C’est un fait : le bourgeois se devait de mépriser la prostituée des rues, en revanche il aimait se montrer au bras d’une danseuse, d’une chanteuse ou d’une comédienne. Ces femmes flattaient son ego. Elles étaient belles, élégantes, drôles, parfois canailles : le paradis pour ces hommes beaucoup moins austères que l’image véhiculée par les historiens et autres intellectuels médiatisés.

Aurélien Scholl, par exemple, aimait collectionner les actrices, elles lui inspiraient ses romans ou ses nouvelles : « ça fera de la copie ! » s’exclamait-il après chaque aventure licencieuse.

Quant à Jules Janin, jeune homme ou homme mûr , il profitait de sa position de critique réputé et écouté pour réclamer sa petite récompense.
Si l’on garde encore des illusions sur le métier de comédienne, Marie Colombier, 1er prix de tragédie en 1863, se charge de nous ouvrir les yeux. Dans ses Mémoires, elle écrit : » Le Conservatoire d’alors présentait une physionomie toute particulière que lui ont fait perdre depuis nos mœurs nouvelles, plus pratiques qu’élégantes. L’inévitable commerce de la galanterie s’y relevait par un certain ton de convenance, et par le mystère décent dont il s’environnait. Au lieu d’avoir comme aujourd’hui de simples commanditaires, dont le rôle se .borne à verser des mensualités plus ou moins opulentes, les jeunes personnes avaient des protecteurs âgés, sérieux, presque toujours en possession de situations importantes et de charges à la Cour elles passaient pour leurs pupilles, et les réalités de l’amour étaient déguisées pour le public sous cette demi-paternité. Maréchaux,amiraux, officiers de la maison impériale, ces « protecteurs » étaient, pour les futures actrices, beaucoup plus et beaucoup mieux que les bailleurs de fonds qui les ont remplacés. Ils facilitaient à leurs aimables filleules, par leurs hautes influences, les progrès de la carrière dramatique, et les suivaient de leur sollicitude depuis le Conservatoire jusqu’à la Comédie-Française.
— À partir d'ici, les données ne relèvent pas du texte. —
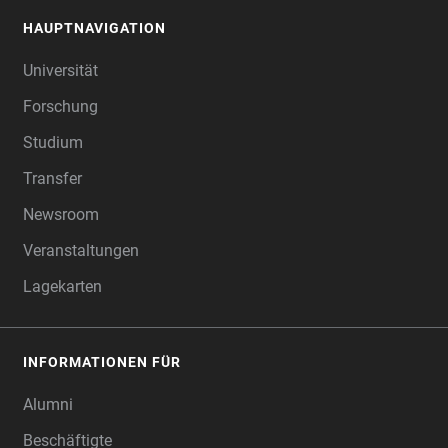
HAUPTNAVIGATION
FOOTER
Universität
Forschung
Studium
Transfer
Newsroom
Veranstaltungen
Lagekarten
INFORMATIONEN FÜR
Alumni
Beschäftigte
Ils se chargeaient de leur avenir artistique, en même temps qu’ils subvenaient aux nécessités matérielles du présent. Au reste, cette protection était fort peu coûteuse. Les élèves du Conservatoire avaient encore un peu de l’âme de la grisette, et se comportaient envers leurs nobles parrains, dans la question d’argent, avec un désintéressement qui paraîtrait à la génération suivante d’une naïveté bien surannée. Ces petites Célimènes acceptaient, pour quinze louis par mois et quelquefois moins, d’ensoleiller la vieillesse d’un héros chevronné d’Afrique ou de Magenta. On ne les avait point instruites à détailler leurs sourires le plus cher possible, et la culture de ces jeunes fleurs de théâtre n’était pas une distraction ruineuse pour les vieux guerriers. Ils y trouvaient à la fois des avantages économiques et la satisfaction de cet instinct moitié paternel, moitié pervers, qui fait rechercher par les Arnolphe quinquagénaires les Agnès de dix-sept ans. » Au moins Marie Colombier, et il faut le reconnaître comme beaucoup d’autres de ces congénères, était franche et estimait qu’elle n’avait pas, cette « insigne putain bien connue » selon Goncourt, à mentir sur ce qui permettait à ces jeunes filles de réussir.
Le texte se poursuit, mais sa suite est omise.